_TASK GOAL_
Your answer should be one number: how many lines below have the word "Pixel".

(Saved entries)
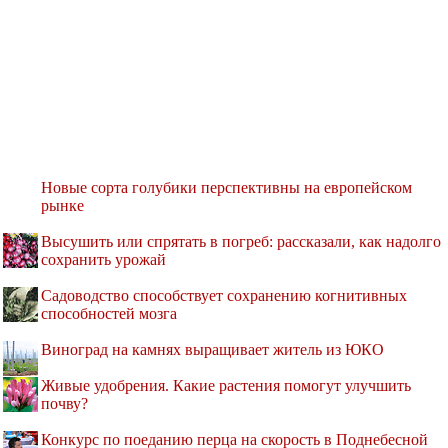
Новые сорта голубики перспективны на европейском
рынке
Высушить или спрятать в погреб: рассказали, как надолго
сохранить урожай
Садоводство способствует сохранению когнитивных
способностей мозга
Виноград на камнях выращивает житель из ЮКО
Живые удобрения. Какие растения помогут улучшить
почву?
Конкурс по поеданию перца на скорость в Поднебесной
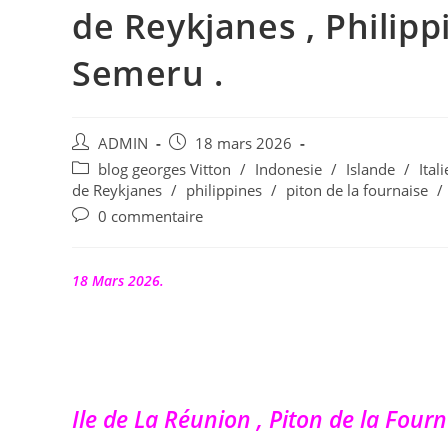
de Reykjanes , Philipp
Semeru .
Auteur/autrice
Publication
ADMIN
18 mars 2026
de
publiée :
Post
blog georges Vitton
/
Indonesie
/
Islande
/
Itali
la
category:
de Reykjanes
/
philippines
/
piton de la fournaise
/
publication :
Commentaires
0 commentaire
de
la
publication :
18 Mars 2026.
Ile de La Réunion , Piton de la Fourn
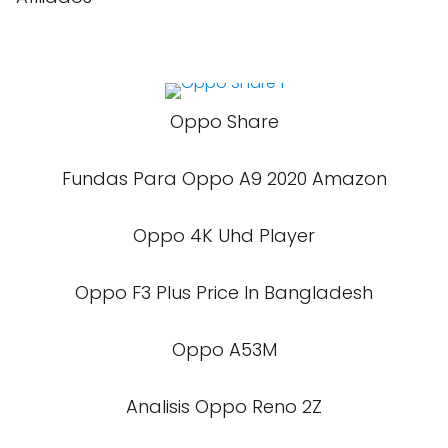
Oppo Share
Fundas Para Oppo A9 2020 Amazon
Oppo 4K Uhd Player
Oppo F3 Plus Price In Bangladesh
Oppo A53M
Analisis Oppo Reno 2Z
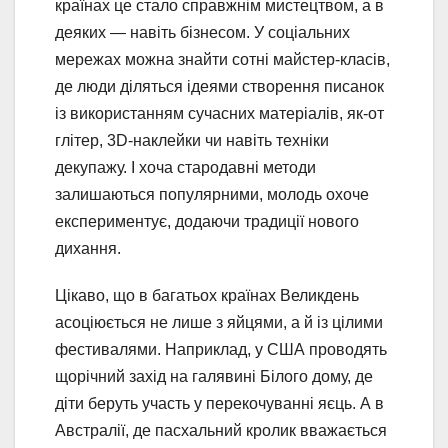
країнах це стало справжнім мистецтвом, а в
деяких — навіть бізнесом. У соціальних
мережах можна знайти сотні майстер-класів,
де люди діляться ідеями створення писанок
із використанням сучасних матеріалів, як-от
глітер, 3D-наклейки чи навіть техніки
декупажу. І хоча стародавні методи
залишаються популярними, молодь охоче
експериментує, додаючи традиції нового
дихання.
Цікаво, що в багатьох країнах Великдень
асоціюється не лише з яйцями, а й із цілими
фестивалями. Наприклад, у США проводять
щорічний захід на галявині Білого дому, де
діти беруть участь у перекочуванні яєць. А в
Австралії, де пасхальний кролик вважається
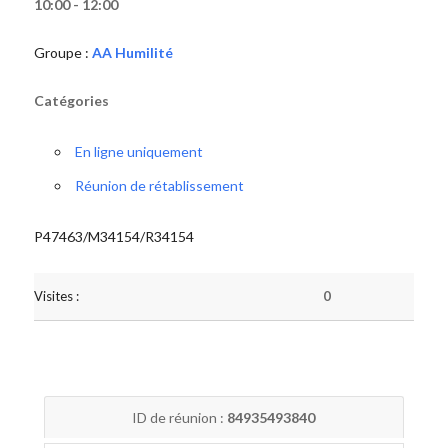
10:00 - 12:00
Groupe :
AA Humilité
Catégories
En ligne uniquement
Réunion de rétablissement
P47463/M34154/R34154
Visites :
0
ID de réunion :
84935493840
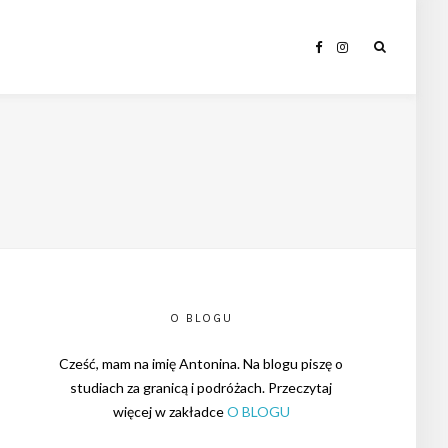
O BLOGU
Cześć, mam na imię Antonina. Na blogu piszę o
studiach za granicą i podróżach. Przeczytaj
więcej w zakładce
O BLOGU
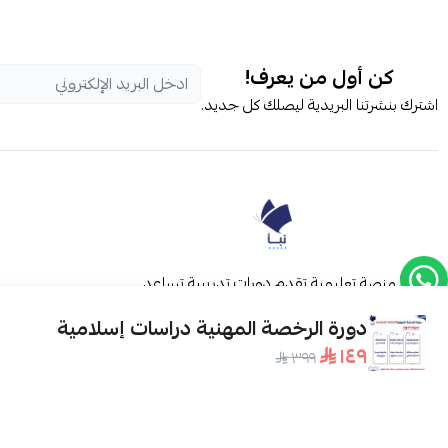
كن أول من يعرف!
اشترك بنشرتنا البريدية ليصلك كل جديد.
نبأ منصة تعليمية تقدم دورات تدريبية تساعد
س
الطلاب على اجتياز اختبارات قياس بامتياز، عبر
دورة الرخصة المهنية دراسات إسلامية
محتوى شامل وتفاعلي بإشراف معلمين ذوي
١٤٩
خبرة، مع شروحات دقيقة ونماذج تجريبية ومتابعة
٣٩٩
مستمرة لضمان أفضل النتائج.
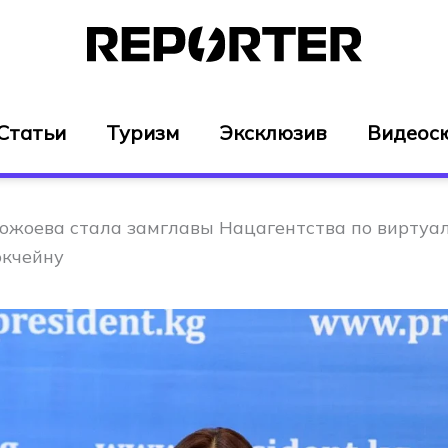
Статьи
Туризм
Эксклюзив
Видеос
ожоева стала замглавы Нацагентства по виртуа
окчейну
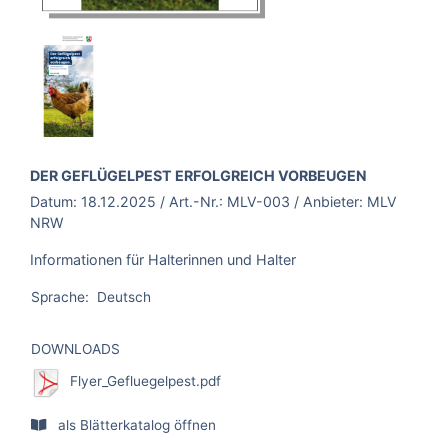
BROSCHÜRE:
DER GEFLÜGELPEST ERFOLGREICH VORBEUGEN
Datum:
18.12.2025
/ Art.-Nr.:
MLV-003
/ Anbieter:
MLV
NRW
Informationen für Halterinnen und Halter
Sprache:
Deutsch
DOWNLOADS
Flyer_Gefluegelpest.pdf
als Blätterkatalog öffnen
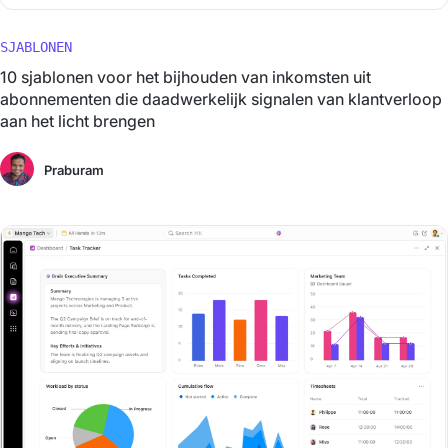
SJABLONEN
10 sjablonen voor het bijhouden van inkomsten uit
abonnementen die daadwerkelijk signalen van klantverloop
aan het licht brengen
Praburam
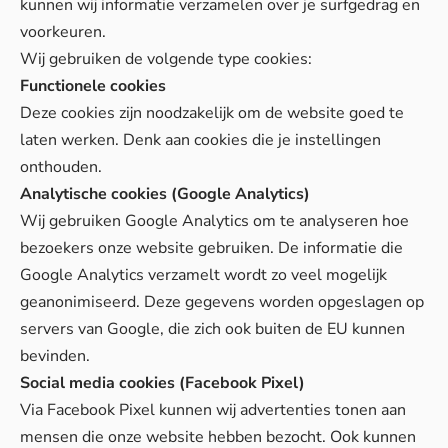
kunnen wij informatie verzamelen over je surfgedrag en
voorkeuren.
Wij gebruiken de volgende type cookies:
Functionele cookies
Deze cookies zijn noodzakelijk om de website goed te
laten werken. Denk aan cookies die je instellingen
onthouden.
Analytische cookies (Google Analytics)
Wij gebruiken Google Analytics om te analyseren hoe
bezoekers onze website gebruiken. De informatie die
Google Analytics verzamelt wordt zo veel mogelijk
geanonimiseerd. Deze gegevens worden opgeslagen op
servers van Google, die zich ook buiten de EU kunnen
bevinden.
Social media cookies (Facebook Pixel)
Via Facebook Pixel kunnen wij advertenties tonen aan
mensen die onze website hebben bezocht. Ook kunnen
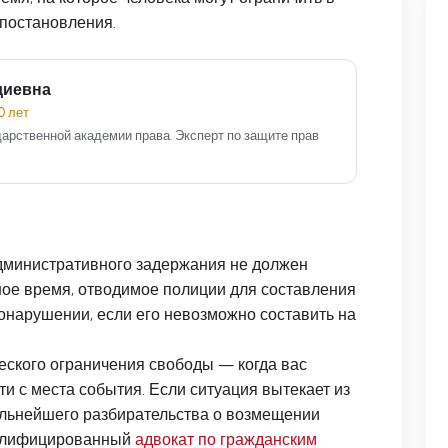
 постановления.
диевна
0 лет
арственной академии права. Эксперт по защите прав
административного задержания не должен
тное время, отводимое полиции для составления
онарушении, если его невозможно составить на
еского ограничения свободы — когда вас
ти с места события. Если ситуация вытекает из
альнейшего разбирательства о возмещении
валифицированный
адвокат по гражданским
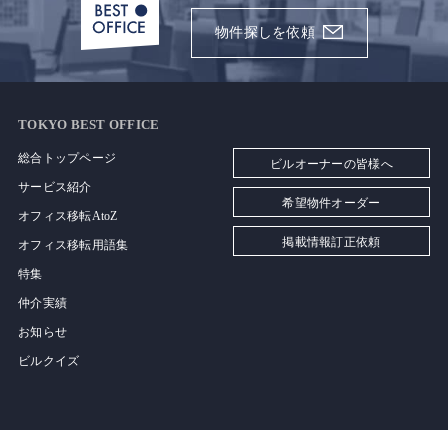
物件探しを依頼
TOKYO BEST OFFICE
総合トップページ
ビルオーナーの皆様へ
サービス紹介
希望物件オーダー
オフィス移転AtoZ
掲載情報訂正依頼
オフィス移転用語集
特集
仲介実績
お知らせ
ビルクイズ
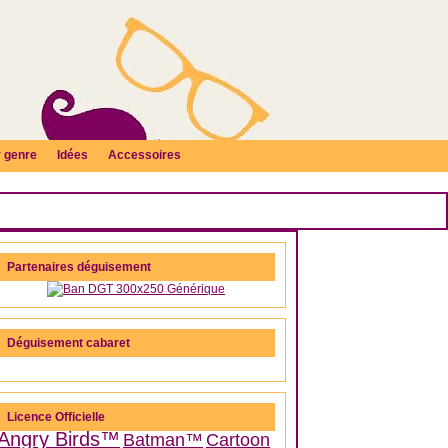
 genre
Idées
Accessoires
Partenaires déguisement
Déguisement cabaret
Licence Officielle
Angry Birds™
Batman™
Cartoon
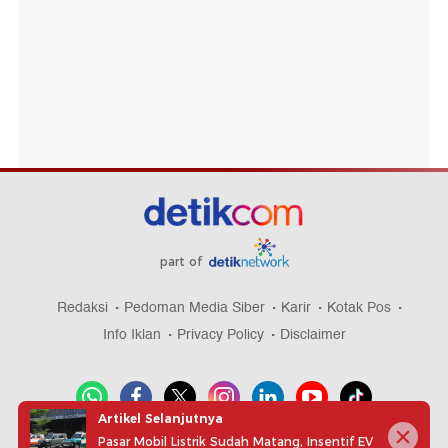
part of
Redaksi
Pedoman Media Siber
Karir
Kotak Pos
Info Iklan
Privacy Policy
Disclaimer
Artikel Selanjutnya
Pasar Mobil Listrik Sudah Matang, Insentif EV
Download aplikasi detikcom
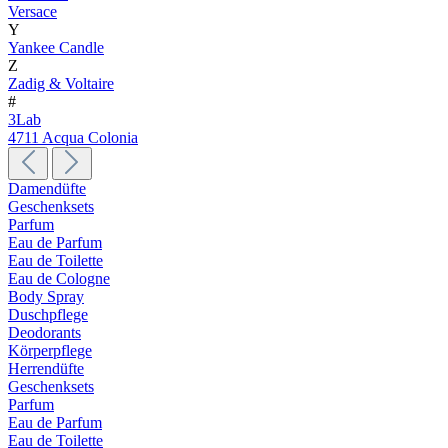
Versace
Y
Yankee Candle
Z
Zadig & Voltaire
#
3Lab
4711 Acqua Colonia
Damendüfte
Geschenksets
Parfum
Eau de Parfum
Eau de Toilette
Eau de Cologne
Body Spray
Duschpflege
Deodorants
Körperpflege
Herrendüfte
Geschenksets
Parfum
Eau de Parfum
Eau de Toilette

_RESPONSE AREA_
2